SFRP1 is an important negative regulator of the WNT pathway in human breast cancer.
SFRP1 is an important molecule of the WNT pathway. We were one of the first research group to characterize an SFRP1-specific antibody and showed that SFRP1 protein is completely or almost completely lost in more than 80% of all breast carcinomas (Klopocki et al.: Abstract*). In this project we could further show that loss of SFRP1 occurs early in breast cancer development: Tissue of patients with ductal carcinoma in situ (DCIS) already shows similarly high rates of SFRP1 loss as invasive ductal breast carcinoma (IDC).

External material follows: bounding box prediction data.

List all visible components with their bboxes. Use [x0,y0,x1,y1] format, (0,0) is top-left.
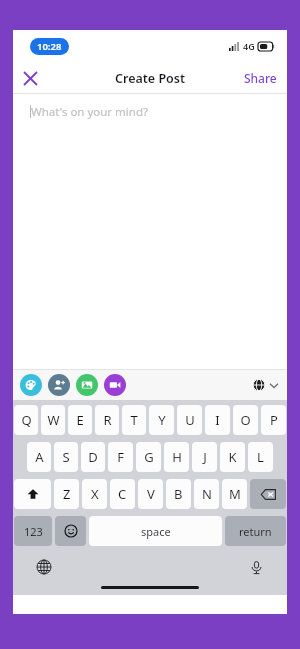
button[interactable]: G [136,442,161,472]
staticText: A [35,448,44,466]
staticText: Create Post [115,70,186,87]
staticText: L [257,448,264,466]
button[interactable]: H [164,442,189,472]
button[interactable]: N [194,479,219,509]
button[interactable]: Change keyboard language [33,556,55,578]
button[interactable]: Close [13,62,47,94]
button[interactable]: Voice input [245,556,267,578]
button[interactable]: 123 [14,516,52,546]
button[interactable]: E [68,405,92,435]
button[interactable]: Y [149,405,174,435]
button[interactable]: space [89,516,222,546]
staticText: O [240,411,251,429]
button[interactable]: O [233,405,258,435]
staticText: V [147,485,155,503]
staticText: Share [244,70,277,86]
staticText: 10:28 [37,40,62,53]
button[interactable]: R [95,405,119,435]
button[interactable]: What's on your mind? [13,94,287,369]
button[interactable]: V [138,479,163,509]
staticText: H [172,448,182,466]
staticText: Q [21,411,32,429]
staticText: S [62,448,70,466]
button[interactable]: U [177,405,202,435]
button[interactable]: Audience: Public [253,379,278,391]
staticText: C [118,485,127,503]
staticText: N [202,485,212,503]
button[interactable]: D [81,442,105,472]
button[interactable]: Shift [14,479,51,509]
staticText: return [239,524,272,539]
button[interactable]: C [110,479,135,509]
button[interactable]: M [222,479,247,509]
staticText: X [91,485,99,503]
button[interactable]: Emoji [55,516,86,546]
button[interactable]: Backspace [250,479,286,509]
button[interactable]: Share [234,64,287,92]
button[interactable]: W [41,405,65,435]
staticText: T [130,411,138,429]
button[interactable]: K [220,442,245,472]
button[interactable]: P [261,405,286,435]
staticText: R [103,411,112,429]
staticText: K [228,448,237,466]
button[interactable]: A [27,442,51,472]
button[interactable]: J [192,442,217,472]
staticText: U [185,411,195,429]
staticText: 4G [243,40,255,52]
button[interactable]: B [166,479,191,509]
button[interactable]: Photo [76,374,98,396]
staticText: G [144,448,154,466]
staticText: What's on your mind? [31,104,148,120]
staticText: W [47,411,60,429]
button[interactable]: X [82,479,107,509]
staticText: J [203,448,207,466]
staticText: E [76,411,84,429]
staticText: 123 [24,524,43,539]
button[interactable]: return [225,516,286,546]
button[interactable]: F [108,442,133,472]
staticText: F [117,448,124,466]
button[interactable]: Tag people [48,374,70,396]
staticText: I [215,411,220,429]
staticText: D [88,448,98,466]
button[interactable]: Video [104,374,126,396]
staticText: P [270,411,278,429]
button[interactable]: T [122,405,146,435]
button[interactable]: Q [14,405,38,435]
staticText: Y [158,411,166,429]
staticText: B [174,485,183,503]
staticText: M [229,485,241,503]
staticText: Z [63,485,71,503]
button[interactable]: Background color [20,374,42,396]
staticText: space [141,524,171,539]
button[interactable]: L [248,442,273,472]
button[interactable]: S [54,442,78,472]
button[interactable]: I [205,405,230,435]
button[interactable]: Z [54,479,79,509]
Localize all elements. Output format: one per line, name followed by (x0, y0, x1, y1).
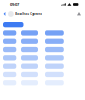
staticText: Bacalhau Cyprano (15, 12, 42, 16)
button[interactable] (45, 30, 64, 36)
button[interactable]: Back (2, 9, 7, 19)
button[interactable] (3, 72, 16, 77)
button[interactable] (21, 39, 38, 44)
button[interactable]: More (75, 9, 83, 19)
button[interactable] (45, 80, 64, 85)
button[interactable] (21, 80, 38, 85)
button[interactable] (21, 47, 38, 52)
button[interactable] (45, 47, 64, 52)
button[interactable] (3, 55, 16, 60)
button[interactable] (3, 22, 24, 27)
button[interactable] (45, 72, 64, 77)
button[interactable] (45, 55, 64, 60)
button[interactable] (45, 64, 64, 69)
button[interactable] (3, 39, 16, 44)
button[interactable] (3, 64, 16, 69)
button[interactable] (21, 72, 38, 77)
button[interactable] (3, 30, 16, 36)
button[interactable] (3, 80, 16, 85)
button[interactable] (21, 64, 38, 69)
button[interactable] (3, 47, 16, 52)
button[interactable] (21, 30, 38, 36)
button[interactable] (21, 55, 38, 60)
staticText: 09:07 (10, 2, 19, 7)
button[interactable] (45, 39, 64, 44)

Our research group was the first to describe that SFRP1 is a class II tumor suppressor gene (C2TSG) in human breast cancer (Veeck et al.: Abstract*). In the course of tumor development, aberrant methylation of cytosine residues often occurs in the promoter region of tumor suppressor genes. This promoter DNA methylation leads to gene being switched off ("silenced”). We found this epigenetic change in the SFRP1 promoter region in 61% of breast cancer patients analyzed (n=130) and we could show that it is responsible for the transcriptional loss of SFRP1. Beyond that, no gene inactivating mutations were found so that aberrant SFRP1 promoter methylation appears to be the fundamental molecular mechanism of SFRP1 gene silencing in breast cancer. Interestingly, SFRP1 promoter methylation was significantly associated with a shortened overall survival of patients (Veeck et al.: Abstract*).